━━━━━ Input material

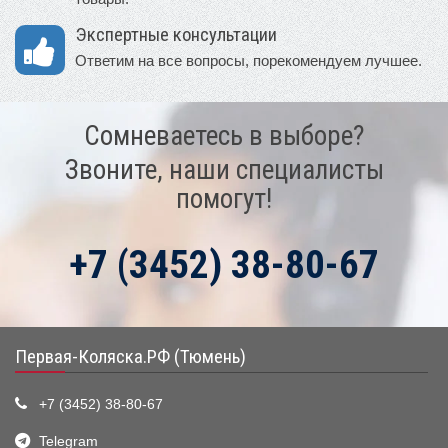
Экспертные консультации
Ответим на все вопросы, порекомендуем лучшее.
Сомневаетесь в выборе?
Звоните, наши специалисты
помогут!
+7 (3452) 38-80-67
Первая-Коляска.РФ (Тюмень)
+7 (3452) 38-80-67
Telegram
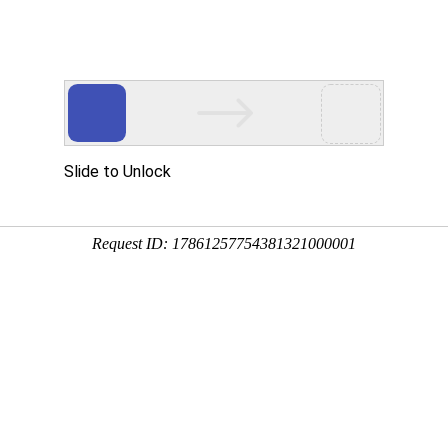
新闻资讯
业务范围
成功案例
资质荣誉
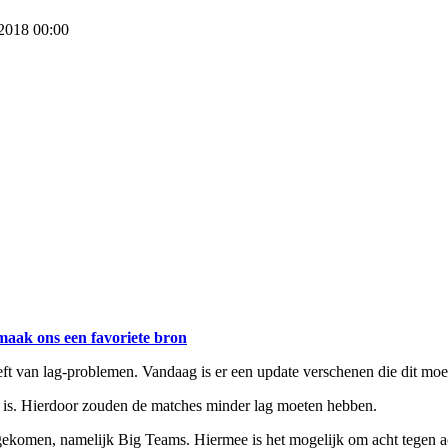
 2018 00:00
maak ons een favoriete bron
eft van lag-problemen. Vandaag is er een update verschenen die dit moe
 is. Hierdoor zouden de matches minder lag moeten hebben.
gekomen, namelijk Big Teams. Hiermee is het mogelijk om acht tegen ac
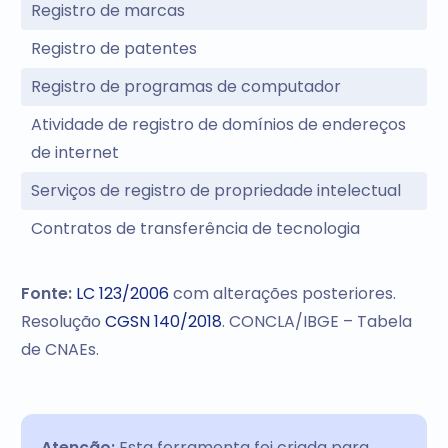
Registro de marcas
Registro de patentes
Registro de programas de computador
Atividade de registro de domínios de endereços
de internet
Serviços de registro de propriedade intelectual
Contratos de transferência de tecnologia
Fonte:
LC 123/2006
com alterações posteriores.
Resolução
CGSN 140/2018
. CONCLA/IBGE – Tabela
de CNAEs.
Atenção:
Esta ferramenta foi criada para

━━━━━━━━━━
━━━━━ Input material

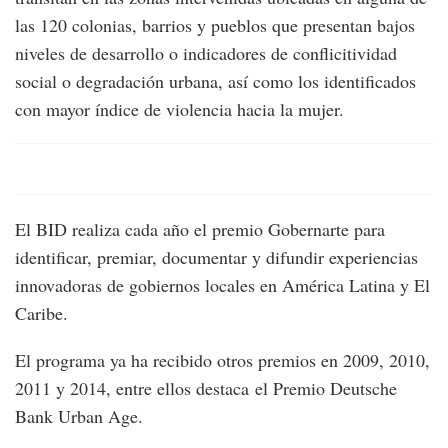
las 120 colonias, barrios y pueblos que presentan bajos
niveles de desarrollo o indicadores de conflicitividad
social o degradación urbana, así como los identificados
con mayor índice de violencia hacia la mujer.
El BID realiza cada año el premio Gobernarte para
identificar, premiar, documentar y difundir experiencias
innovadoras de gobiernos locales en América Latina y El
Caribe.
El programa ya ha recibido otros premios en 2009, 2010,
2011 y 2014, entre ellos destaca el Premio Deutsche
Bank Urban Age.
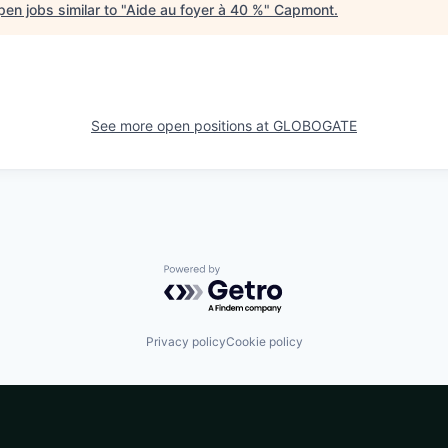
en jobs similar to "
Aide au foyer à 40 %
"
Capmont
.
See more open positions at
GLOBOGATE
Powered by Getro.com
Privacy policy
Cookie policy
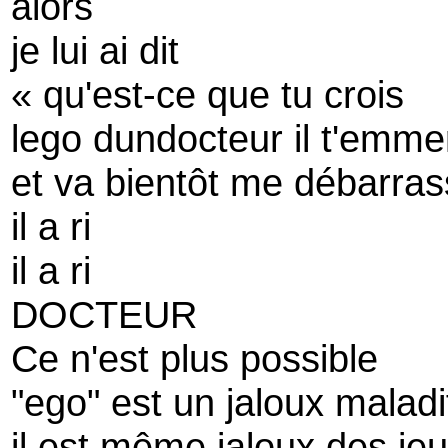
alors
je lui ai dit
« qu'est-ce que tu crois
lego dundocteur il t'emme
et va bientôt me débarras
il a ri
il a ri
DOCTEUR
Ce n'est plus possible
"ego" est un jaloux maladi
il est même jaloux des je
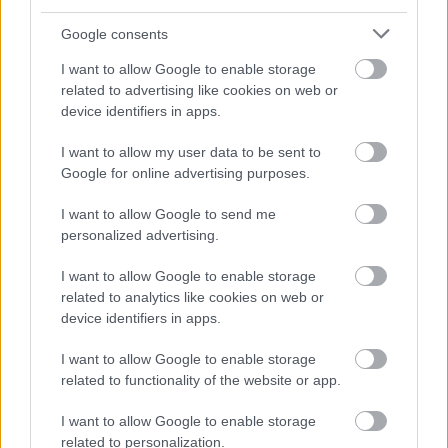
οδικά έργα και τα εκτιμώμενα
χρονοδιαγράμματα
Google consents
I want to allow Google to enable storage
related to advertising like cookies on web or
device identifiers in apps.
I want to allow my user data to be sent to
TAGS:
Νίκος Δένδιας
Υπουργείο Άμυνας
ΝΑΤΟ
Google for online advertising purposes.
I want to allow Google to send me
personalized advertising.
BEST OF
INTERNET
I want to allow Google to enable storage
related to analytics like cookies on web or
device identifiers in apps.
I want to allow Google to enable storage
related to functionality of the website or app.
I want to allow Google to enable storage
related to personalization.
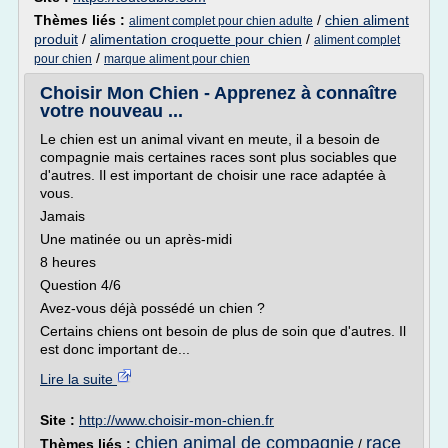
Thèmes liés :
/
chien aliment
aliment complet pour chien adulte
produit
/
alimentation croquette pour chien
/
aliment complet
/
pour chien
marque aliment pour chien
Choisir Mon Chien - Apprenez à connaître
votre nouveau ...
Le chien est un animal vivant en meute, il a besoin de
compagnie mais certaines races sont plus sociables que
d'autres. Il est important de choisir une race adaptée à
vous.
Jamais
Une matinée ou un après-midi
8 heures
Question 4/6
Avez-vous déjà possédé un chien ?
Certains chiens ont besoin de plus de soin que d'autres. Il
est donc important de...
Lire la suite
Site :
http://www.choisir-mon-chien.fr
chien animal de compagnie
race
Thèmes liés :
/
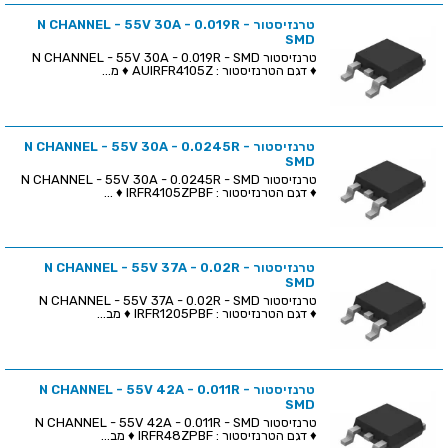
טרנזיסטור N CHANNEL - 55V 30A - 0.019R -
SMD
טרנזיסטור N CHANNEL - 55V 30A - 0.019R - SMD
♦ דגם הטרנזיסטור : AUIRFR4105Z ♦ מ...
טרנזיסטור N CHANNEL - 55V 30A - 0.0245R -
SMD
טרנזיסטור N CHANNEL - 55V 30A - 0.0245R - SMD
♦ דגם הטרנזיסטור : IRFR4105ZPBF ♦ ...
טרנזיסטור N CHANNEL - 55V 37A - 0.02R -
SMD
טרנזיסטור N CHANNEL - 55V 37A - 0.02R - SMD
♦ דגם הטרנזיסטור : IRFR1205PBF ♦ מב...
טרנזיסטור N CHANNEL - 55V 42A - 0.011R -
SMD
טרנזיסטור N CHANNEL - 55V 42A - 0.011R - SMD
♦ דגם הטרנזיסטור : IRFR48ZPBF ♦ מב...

━━━━━━━━━━

• **Exercise details**: In the records, count every line that includes "important" and give the count alone.

• **Solution to the exercise**: 2